◆ **Saved entries**
========================================================================

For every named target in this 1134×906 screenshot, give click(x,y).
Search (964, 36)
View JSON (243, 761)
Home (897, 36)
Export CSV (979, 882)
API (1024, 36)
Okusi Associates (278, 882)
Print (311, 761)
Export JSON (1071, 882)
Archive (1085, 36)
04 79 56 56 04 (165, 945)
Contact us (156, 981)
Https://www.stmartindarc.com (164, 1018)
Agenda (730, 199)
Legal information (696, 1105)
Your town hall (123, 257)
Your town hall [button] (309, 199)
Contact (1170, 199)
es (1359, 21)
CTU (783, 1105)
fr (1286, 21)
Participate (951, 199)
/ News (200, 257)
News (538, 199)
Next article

========================================================================

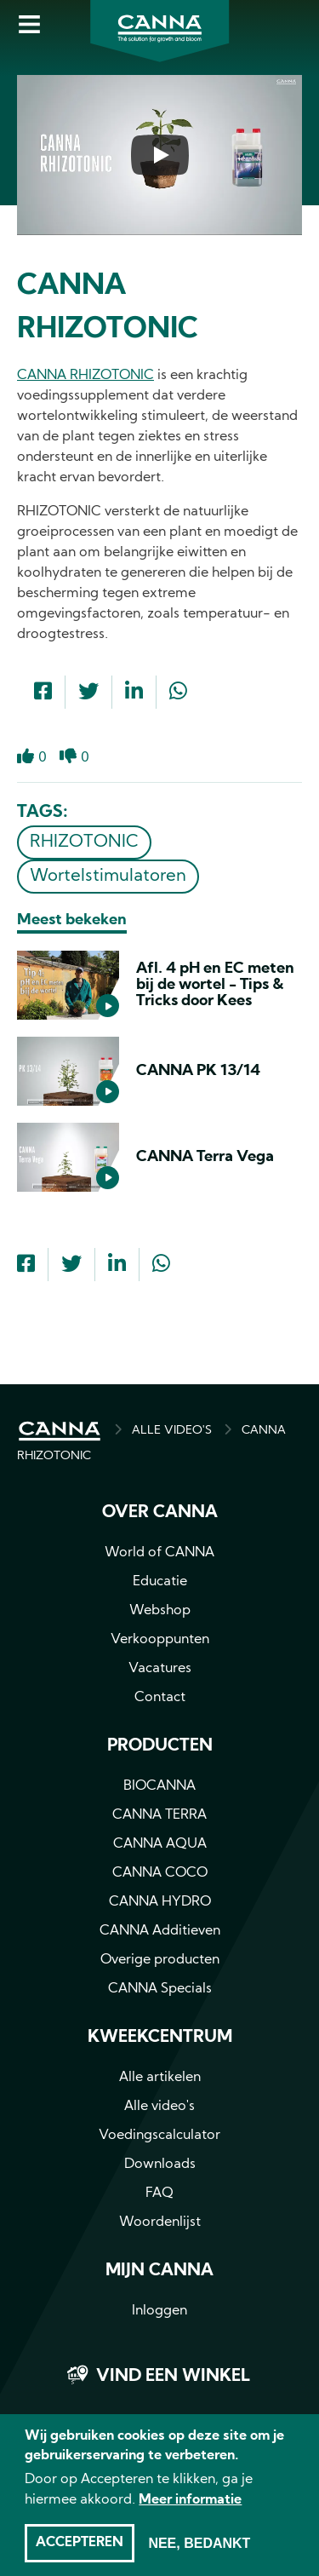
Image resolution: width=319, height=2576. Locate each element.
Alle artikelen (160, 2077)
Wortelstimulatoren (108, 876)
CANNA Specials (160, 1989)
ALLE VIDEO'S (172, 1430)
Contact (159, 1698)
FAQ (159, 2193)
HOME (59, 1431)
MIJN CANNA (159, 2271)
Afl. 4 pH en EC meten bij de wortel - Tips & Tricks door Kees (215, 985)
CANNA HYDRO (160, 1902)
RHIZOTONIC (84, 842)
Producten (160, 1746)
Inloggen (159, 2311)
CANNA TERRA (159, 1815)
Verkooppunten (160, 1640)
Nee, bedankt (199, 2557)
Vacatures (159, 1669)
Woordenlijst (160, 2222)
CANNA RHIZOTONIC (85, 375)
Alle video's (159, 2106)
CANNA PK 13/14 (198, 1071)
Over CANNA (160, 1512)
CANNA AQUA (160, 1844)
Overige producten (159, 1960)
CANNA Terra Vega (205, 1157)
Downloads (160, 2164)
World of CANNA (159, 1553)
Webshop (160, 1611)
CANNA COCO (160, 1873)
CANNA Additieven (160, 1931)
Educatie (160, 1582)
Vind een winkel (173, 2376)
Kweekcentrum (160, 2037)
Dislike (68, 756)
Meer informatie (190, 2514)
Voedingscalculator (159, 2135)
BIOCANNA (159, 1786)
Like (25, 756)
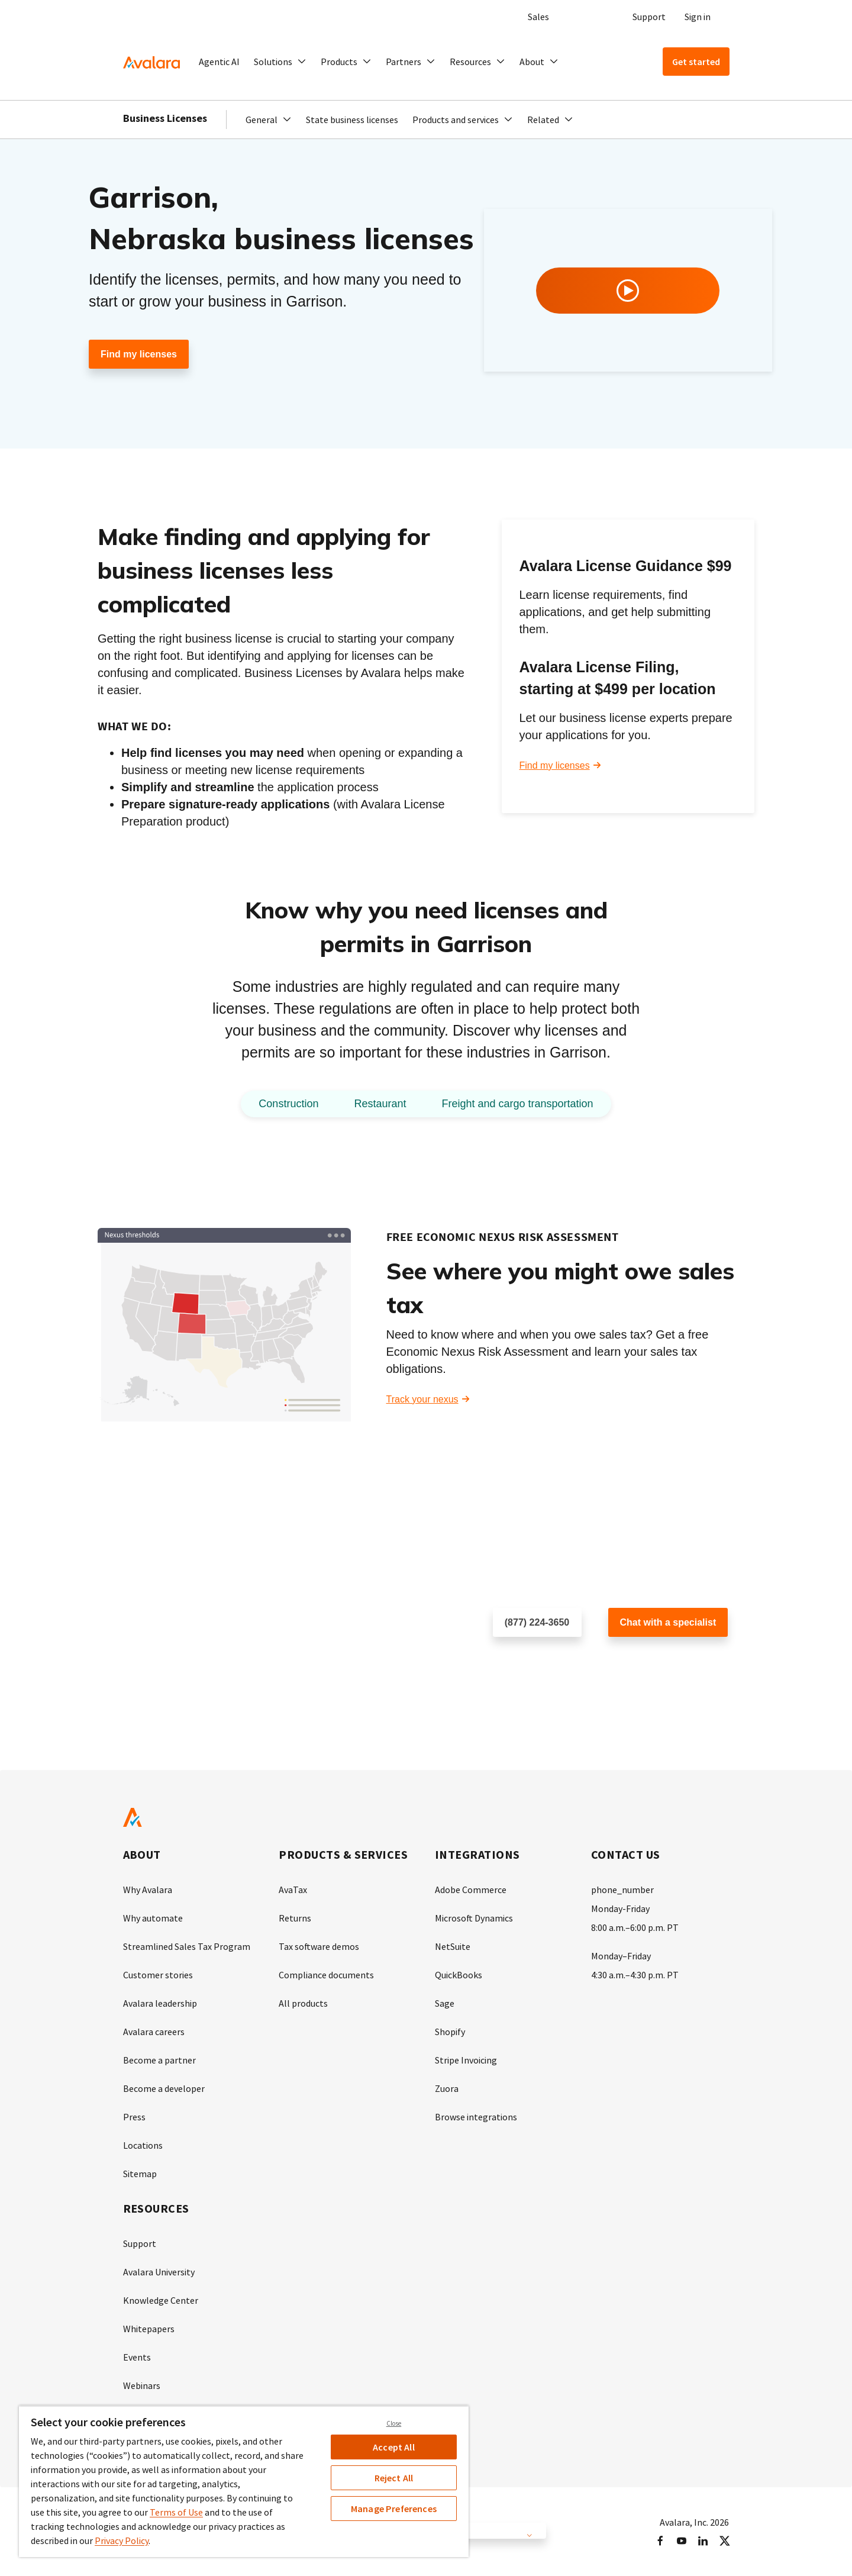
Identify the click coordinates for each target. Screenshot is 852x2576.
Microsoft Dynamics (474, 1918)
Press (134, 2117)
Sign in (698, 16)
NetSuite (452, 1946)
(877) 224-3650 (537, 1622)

========================================================================

◆ **About this exercise**
Gather all lines from the records above in which "each" appears.

◆ **Answer section**
Image resolution: width=319, height=2576. Locate each element.
Identify the click coordinates for each target. Screenshot is 852x2576.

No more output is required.